# Example application
The example (code and data) shown here are available in the 
`/docs/example` directory of the [HydroBM repository](https://github.com/wknoben/hydrobm).


## Example data
This example uses data obtained from the Caravan data set (Kratzert et al., 2023). To reduce repository size only the "total_precipitation_sum", "temperature_2m_mean", and "streamflow" variables are retained in `camels_01022500_minimal.nc`.

### Subsetting code
For full reproducibility, download the original Caravan data and use this code to subset.

```
import numpy as np
import xarray as xr

# Load the data
data_file = 'camels_01022500.nc'
mini_file = 'camels_01022500_minimal.nc'

data = xr.open_dataset(data_file)
keep = ['date', 'streamflow', 'total_precipitation_sum', 'temperature_2m_mean']
mini = data.drop_vars([var for var in data.variables if not var in keep])
mask = np.isnan(mini['streamflow'])
mini = mini.isel(date=~mask)
mini.to_netcdf(mini_file)

```

### References
Kratzert, F., Nearing, G., Addor, N., Erickson, T., Gauch, M., Gilon, O., Gudmundsson, L., Hassidim, A., Klotz, D., Nevo, S., Shalev, G., and Matias, Y.: Caravan - A global community dataset for large-sample hydrology, Scientific Data, 10, 61, https://doi.org/10.1038/s41597-023-01975-w, 2023.

## Example application

In [None]:
from hydrobm.calculate import calc_bm
import matplotlib.pyplot as plt
import numpy as np
import pandas as pd
import xarray as xr

In [None]:
# Get the example data
data_file = './camels_01022500_minimal.nc'
data = xr.open_dataset(data_file)

### Create an exploratory plot
This shows that snow likely plays a role in this basin. 

Note that `matplotlib` is not a dependency of `hydrobm` and thus will not be automatically installed if it isn't already present on your system.

In [None]:
fig,ax = plt.subplots(1,1)
data['total_precipitation_sum'].plot(ax=ax, label='precipitation')
data['streamflow'].plot(ax=ax, label='streamflow')
data['temperature_2m_mean'].plot(ax=ax, label='temperature')
plt.legend();

### Run HydroBM
For this example, we'll calculate all benchmarks and all metrics, as well as estimate a snow melt flux from the precipitation and temperature data. 

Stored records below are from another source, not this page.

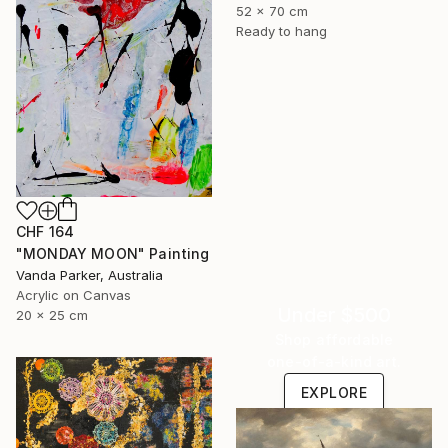
52 x 70 cm
Ready to hang
CHF 164
"MONDAY MOON" Painting
Vanda Parker, Australia
Acrylic on Canvas
Under $500
20 x 25 cm
Shop affordable
one-of-a-kind art.
EXPLORE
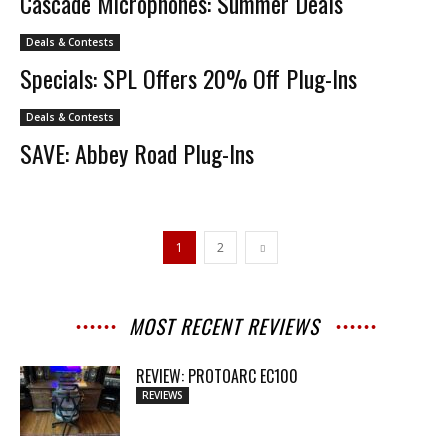
Cascade Microphones: Summer Deals
Deals & Contests
Specials: SPL Offers 20% Off Plug-Ins
Deals & Contests
SAVE: Abbey Road Plug-Ins
1
2
MOST RECENT REVIEWS
REVIEW: PROTOARC EC100
REVIEWS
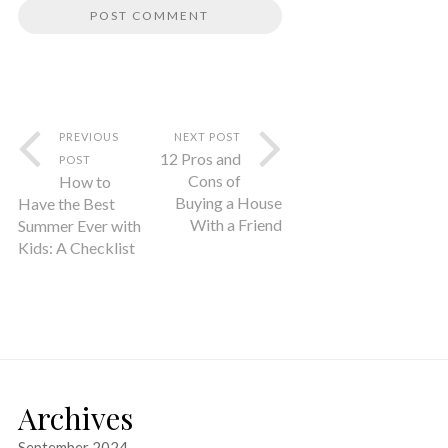
PREVIOUS
NEXT POST
12 Pros and
POST
Cons of
How to
Buying a House
Have the Best
With a Friend
Summer Ever with
Kids: A Checklist
Archives
September 2024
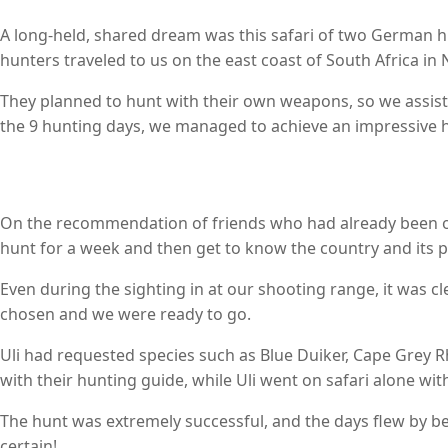
A long-held, shared dream was this safari of two German 
hunters traveled to us on the east coast of South Africa i
They planned to hunt with their own weapons, so we assist
the 9 hunting days, we managed to achieve an impressive hun
On the recommendation of friends who had already been on s
hunt for a week and then get to know the country and its p
Even during the sighting in at our shooting range, it was cl
chosen and we were ready to go.
Uli had requested species such as Blue Duiker, Cape Grey 
with their hunting guide, while Uli went on safari alone wit
The hunt was extremely successful, and the days flew by befo
certain!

First, we'll specify time masks for benchmark calculation and validation. These are arbitrary choices and will depend on your data availability and study purpose.

In [None]:
# Specify the calculation and evaluation periods, as boolean masks
cal_mask = data['date'].values < np.datetime64('1999-01-01')
val_mask = ~cal_mask

Next, we'll specify the benchmarks we want to calculate. 
We'll go for the full ensemble available in HydroBM at the time of its initial release.

This will trigger a warning when we run HydroBM, because the `annual_mean_flow` and `annual_median_flows` shouldn't be used in combination with a `val_mask`, but we'll accept that for this example. As a consequence, we'll also see some NumPy warnings when HydroBM runs it's benchmark validation for these two benchmarks.

In [None]:
# Specify the benchmarks and metrics to calculate
benchmarks = [
        # Streamflow benchmarks
        "mean_flow",
        "median_flow",
        "annual_mean_flow",
        "annual_median_flow",
        "monthly_mean_flow",
        "monthly_median_flow",
        "daily_mean_flow",
        "daily_median_flow",

        # Long-term rainfall-runoff ratio benchmarks
        "rainfall_runoff_ratio_to_all",
        "rainfall_runoff_ratio_to_annual",
        "rainfall_runoff_ratio_to_monthly",
        "rainfall_runoff_ratio_to_daily",
        "rainfall_runoff_ratio_to_timestep",

        # Short-term rainfall-runoff ratio benchmarks
        "monthly_rainfall_runoff_ratio_to_monthly",
        "monthly_rainfall_runoff_ratio_to_daily",
        "monthly_rainfall_runoff_ratio_to_timestep",

        # Schaefli & Gupta (2007) benchmarks
        "scaled_precipitation_benchmark",  # equivalent to "rainfall_runoff_ratio_to_daily"
        "adjusted_precipitation_benchmark",
        "adjusted_smoothed_precipitation_benchmark",
    ]

We'll also calculate values for the four statistics available in HydroBM at its initial release. 

Note that automatically calculating certain metric scores is included in HydroBM as a quality-of-life feature, but HydroBM's usage is not limited to these metrics only. HydroBMs main purpose is to create the benchmark simulation time series and return these to the user. If your metric of choice is not (yet) available within HydroBM, simply use HydroBM to generate the benchmark model timeseries and calculate the metric yourself from those.

Of course, you could always consider contributing your metric code to the HydroBM package through its [GitHub reposity](https://github.com/wknoben/hydrobm) :)

In [None]:
metrics = ['nse', 'kge', 'mse', 'rmse']

Now we're ready to run the whole thing. Because we only have precipitation data, but know that snow is important, we'll also run HydroBM's simple snow model (`calc_snowmelt = True`). When running everything through `calc_bm`, enabling the snow routine will automatically internally use the resulting snow-plus-melt flux to calculate any requested benchmarks.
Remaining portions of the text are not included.